Becoming mums: Considerations for same-sex couples building a family
"The first thing they need to check with each other about is if they both want children...Have they both always wanted to have children?"— Sherron Mills, a nurse practitioner
You and your other half find yourselves glancing at each other and saying, "Ah, how sweet," when you see a chubby baby tucked into the shopping trolley at the supermarket. Maybe you can start a family of your own, you two start to think. But as a lesbian couple, there's additional introspection, considerations, questions and research ahead for you.
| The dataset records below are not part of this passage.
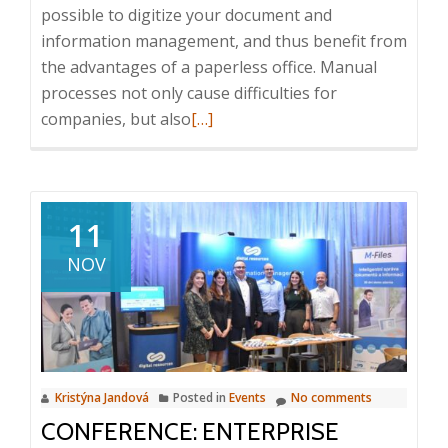
possible to digitize your document and
information management, and thus benefit from
the advantages of a paperless office. Manual
processes not only cause difficulties for
Read
companies, but also
[…]
more
about
Digital
Resources
11
and
NOV
M-
Files
at
the
Digital
Kristýna Jandová
Posted in
Events
No comments
Trust
CONFERENCE: ENTERPRISE
&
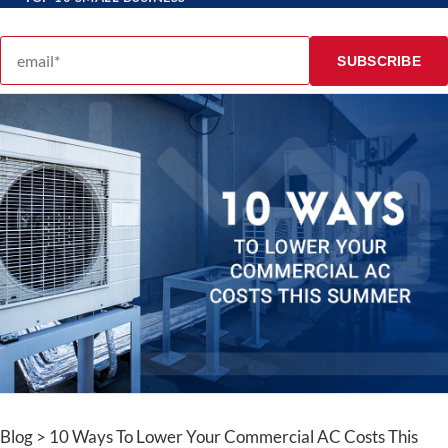
Email address
SUBSCRIBE
Blog > 10 Ways To Lower Your Commercial AC Costs This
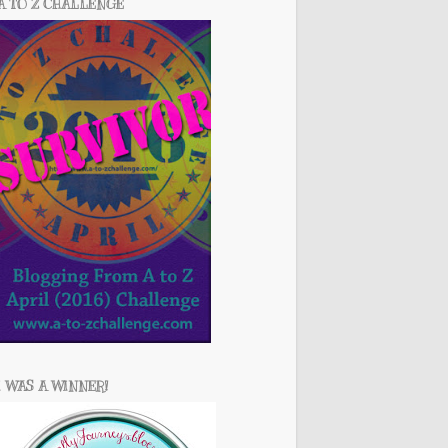
A TO Z CHALLENGE
I WAS A WINNER!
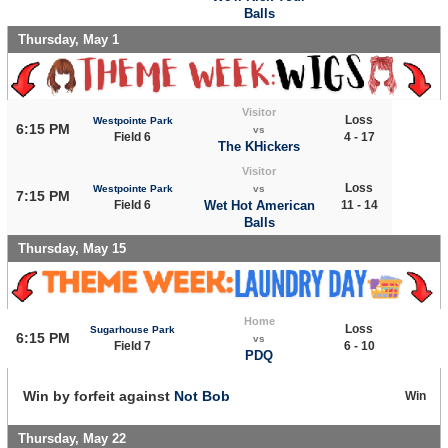
Balls
Thursday, May 1
Visitor
Loss
Westpointe Park
6:15 PM
vs
Field 6
4 - 17
The KHickers
Visitor
Loss
Westpointe Park
vs
7:15 PM
Field 6
Wet Hot American
11 - 14
Balls
Thursday, May 15
Home
Loss
Sugarhouse Park
6:15 PM
vs
Field 7
6 - 10
PDQ
Win by forfeit against
Not Bob
Win
Thursday, May 22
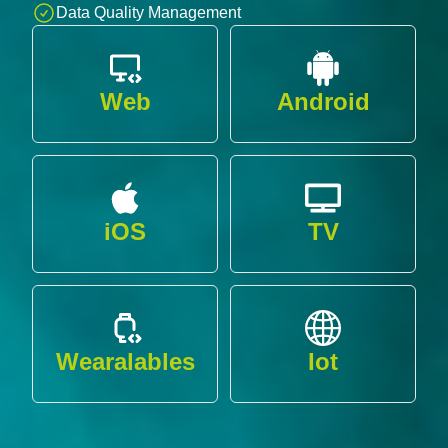
Data Quality Management
Web
Android
iOS
TV
Wearalables
Iot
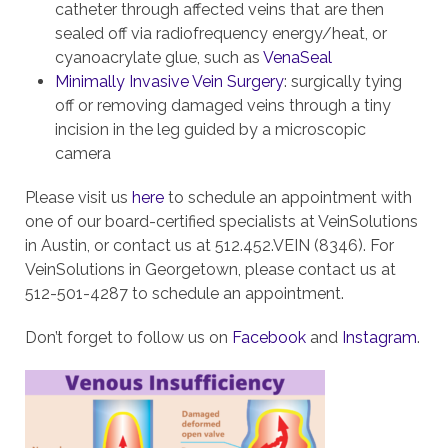
catheter through affected veins that are then
sealed off via radiofrequency energy/heat, or
cyanoacrylate glue, such as
VenaSeal
Minimally Invasive Vein Surgery
: surgically tying
off or removing damaged veins through a tiny
incision in the leg guided by a microscopic
camera
Please visit us
here
to schedule an appointment with
one of our board-certified specialists at VeinSolutions
in Austin, or contact us at 512.452.VEIN (8346). For
VeinSolutions in Georgetown, please contact us at
512-501-4287 to schedule an appointment.
Don’t forget to follow us on
Facebook
and
Instagram
.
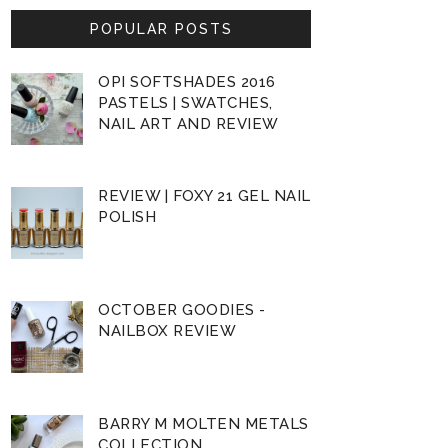
POPULAR POSTS
OPI SOFTSHADES 2016
PASTELS | SWATCHES,
NAIL ART AND REVIEW
REVIEW | FOXY 21 GEL NAIL
POLISH
OCTOBER GOODIES -
NAILBOX REVIEW
BARRY M MOLTEN METALS
COLLECTION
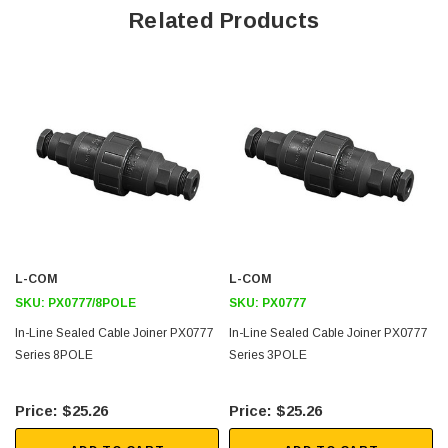
Related Products
IP68 & IP69k Rating
For Sealed Inline Connections
Standard Cable Acceptance 6-8mm
Cable Range 3.5-9mm (using alternative glands)
Supplied with 4, 6, or 8 way
Terminal Block
Available Moulded in Black or Orange
Downloads:
L-COM
L-COM
Datasheets
SKU:
PX0777/8POLE
SKU:
PX0777
In-Line Sealed Cable Joiner PX0777
In-Line Sealed Cable Joiner PX0777
Series 8POLE
Series 3POLE
$25.26
$25.26
SKU:
U3A00026-1M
Are Both of You Ready for a Family?
Couples should ask themselves if they're prepared for a family and how they plan to pursue that goal. Before even deciding what method you'll employ to bring a child into your life, talk about how you'll handle every aspect of parenthood once your bundle of joy arrives.
Discussions should include everything from what school you'll send your child to and how you plan to handle discipline to whether you want to raise the child within a certain religion and if you have the means to bring up kids.
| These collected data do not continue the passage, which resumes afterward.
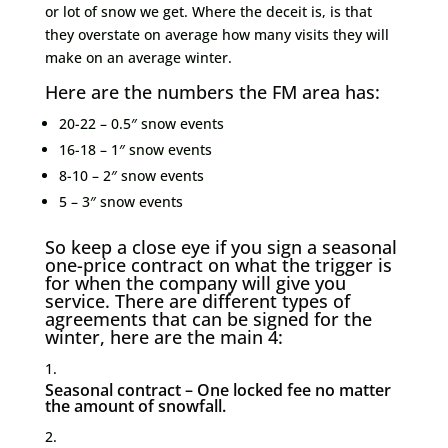
or lot of snow we get. Where the deceit is, is that
they overstate on average how many visits they will
make on an average winter.
Here are the numbers the FM area has:
20-22 – 0.5″ snow events
16-18 – 1″ snow events
8-10 – 2″ snow events
5 – 3″ snow events
So keep a close eye if you sign a seasonal
one-price contract on what the trigger is
for when the company will give you
service. There are different types of
agreements that can be signed for the
winter, here are the main 4:
Seasonal contract – One locked fee no matter
the amount of snowfall.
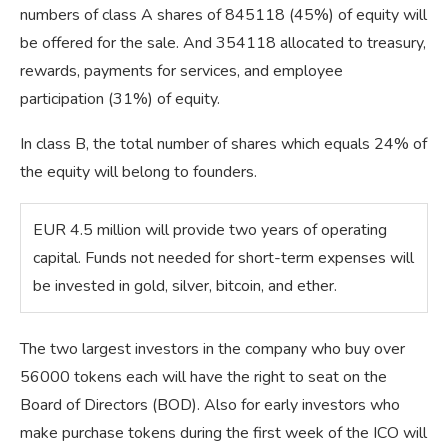
numbers of class A shares of 845118 (45%) of equity will
be offered for the sale. And 354118 allocated to treasury,
rewards, payments for services, and employee
participation (31%) of equity.
In class B, the total number of shares which equals 24% of
the equity will belong to founders.
​EUR 4.5 million will provide two years of operating
capital. Funds not needed for short-term expenses will
be invested in gold, silver, bitcoin, and ether.
The two largest investors in the company who buy over
56000 tokens each will have the right to seat on the
Board of Directors (BOD). Also for early investors who
make purchase tokens during the first week of the ICO will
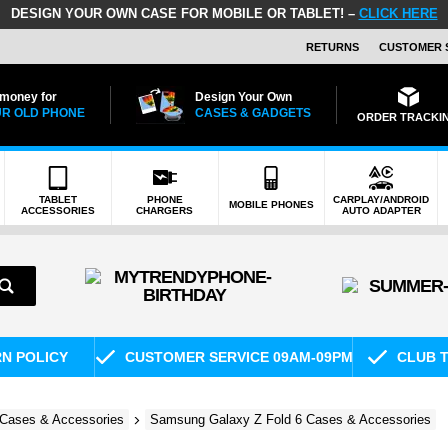
DESIGN YOUR OWN CASE FOR MOBILE OR TABLET! –
CLICK HERE
RETURNS
CUSTOMER 
 money for
Design Your Own
R OLD PHONE
CASES & GADGETS
ORDER TRACKI
TABLET
PHONE
CARPLAY/ANDROID
MOBILE PHONES
ACCESSORIES
CHARGERS
AUTO ADAPTER
RN POLICY
CUSTOMER SERVICE 09AM-09PM
CLUB T
Cases & Accessories
Samsung Galaxy Z Fold 6 Cases & Accessories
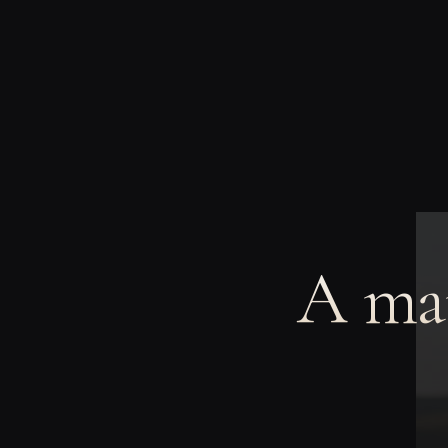
A man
"Children are really expensive," said Sherron Mills, a nurse practitioner.
Once you've determined you're both ready to add to your family, you must consider how best to bring a child into your life. Will you adopt, and if so, what type of agency will you use? Will you foster a child with the goal of adopting? Will you seek a sperm donor and have one of you carry the baby or find a surrogate to do so? Other choices include in vitro fertilisation and intrauterine insemination.
Using a sperm bank is one option for building your family. If that's the plan, there's a few questions you should ask and have answered, Mills said.
Has the sperm bank fulfilled the required registration with the UK's Human Fertilisation and Embryology Authority (HFEA)? Does it meet standards?
Of course you want the sperm bank to have high marks from the HFEA and to follow the standards set.
The extent of family medical history a sperm donor must provide, the type of genetic testing, limits on the offspring donor sperm yield and even the amount of sperm in the vial to be used can vary, so it's best to check into that as well, Mills said.
In the case of medical testing and history, the more the better. It's why more banks are testing for Fragile X syndrome, a leading cause of mental retardation, and even giving donors EKGs to determine the possibility of hypertrophic cardiomyopathy, a condition that's caused young and seemingly healthy athletes to collapse and die during heavy exercise, she said.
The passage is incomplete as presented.